Technical information
- Licensing authority: FCC
- Facility ID: 57473
- Class: A
- ERP: 1,300 watts
- HAAT: 32 meters (105 ft)

Links
- Public license information: Public file; LMS;
- Website: wprk.org

= WPRK =

WPRK 91.5 FM is a non-commercial college radio station located in Winter Park, Florida, United States. It is owned and operated by Rollins College. Its signal is audible in most of the Orlando metropolitan area. WPRK features programming from nearly every mainstream and non-mainstream music genre.

== History ==
WPRK began broadcasting on December 8, 1952, with a dedication address from then President-Elect Dwight D. Eisenhower. The station originally operated on 88.1 MHz with 10 watts of power but eventually moved to 91.5 MHz and increased to 1,300 watts effective radiated power.

During its first decade of broadcasting WPRK operated for approximately five hours every evening, transmitting a variety of material including classical music, interview programs, quiz shows, and occasional live broadcasts of concerts and speeches occurring on campus. The hours of operation gradually expanded. By the mid-1970s WPRK was typically on the air from noon to midnight, featuring classical music during the day, a variety of student-selected radio formats at night, and live play-by-play coverage of selected Rollins soccer and basketball games.

In 1989 students were given more authority over the programming and operation of WPRK; by 1991 the station was described as "completely student-run." The amount of time allocated to classical music was reduced and the length of the broadcast day was expanded, with the station operating from 8 am to 2 am daily. Consistent 24-hour broadcasting began in the mid-1990s.

In the summer of 2000, Community Communications, owner of WMFE-FM 90.7, offered to take over the operations of WPRK in a proposed partnership which greatly interested the college.

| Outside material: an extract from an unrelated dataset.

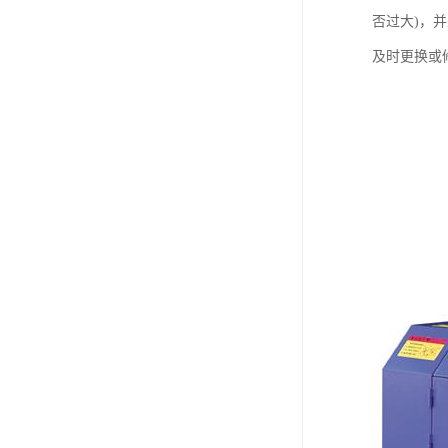
否过大)，
及时更换或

Students, listeners and other supporters formed an organization called "SaveWPRK.com" to oppose the merger and find other sources of funding for the station. On February 1, 2001, the Rollins College administration announced its decision to retain control of WPRK.

From January 17–21, 2005, the station launched its first WPRK Marathon, also known as the 110-Hour Marathon, a fundraiser in which DJ Dave Plotkin attempted to break the world record for longest consecutive on-air DJ session.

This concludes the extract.